> Data records
☆ ☆ ☆ ☆
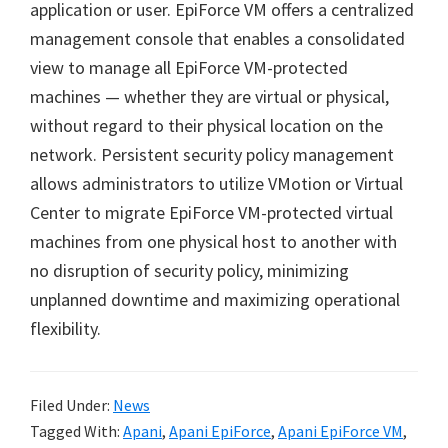
application or user. EpiForce VM offers a centralized
management console that enables a consolidated
view to manage all EpiForce VM-protected
machines — whether they are virtual or physical,
without regard to their physical location on the
network. Persistent security policy management
allows administrators to utilize VMotion or Virtual
Center to migrate EpiForce VM-protected virtual
machines from one physical host to another with
no disruption of security policy, minimizing
unplanned downtime and maximizing operational
flexibility.
Filed Under:
News
Tagged With:
Apani
,
Apani EpiForce
,
Apani EpiForce VM
,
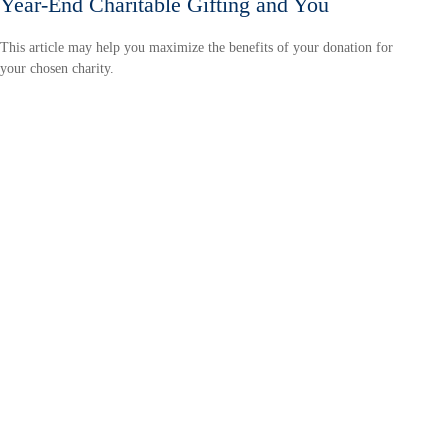
Year-End Charitable Gifting and You
This article may help you maximize the benefits of your donation for
your chosen charity.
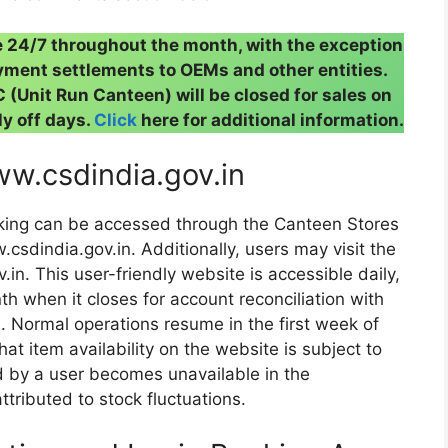
e 24/7 throughout the month, with the exception
ment settlements to OEMs and other entities.
(Unit Run Canteen) will be closed for sales on
y off days.
Click
here for additional information.
ww.csdindia.gov.in
king can be accessed through the Canteen Stores
csdindia.gov.in. Additionally, users may visit the
v.in. This user-friendly website is accessible daily,
h when it closes for account reconciliation with
 Normal operations resume in the first week of
at item availability on the website is subject to
d by a user becomes unavailable in the
tributed to stock fluctuations.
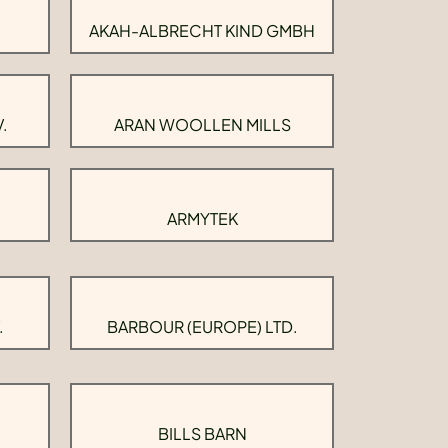
AKAH-ALBRECHT KIND GMBH
.
ARAN WOOLLEN MILLS
ARMYTEK
.
BARBOUR (EUROPE) LTD.
BILLS BARN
☆ ☆ ☆ ☆
An exact transcription is needed, covering the line with "at item availability" and every line after it to the end of the entries, but not the pictures.

at item availability on the website is subject to
d by a user becomes unavailable in the
tributed to stock fluctuations.
AKAH-ALBRECHT KIND GMBH
.
ARAN WOOLLEN MILLS
ARMYTEK
.
BARBOUR (EUROPE) LTD.
BILLS BARN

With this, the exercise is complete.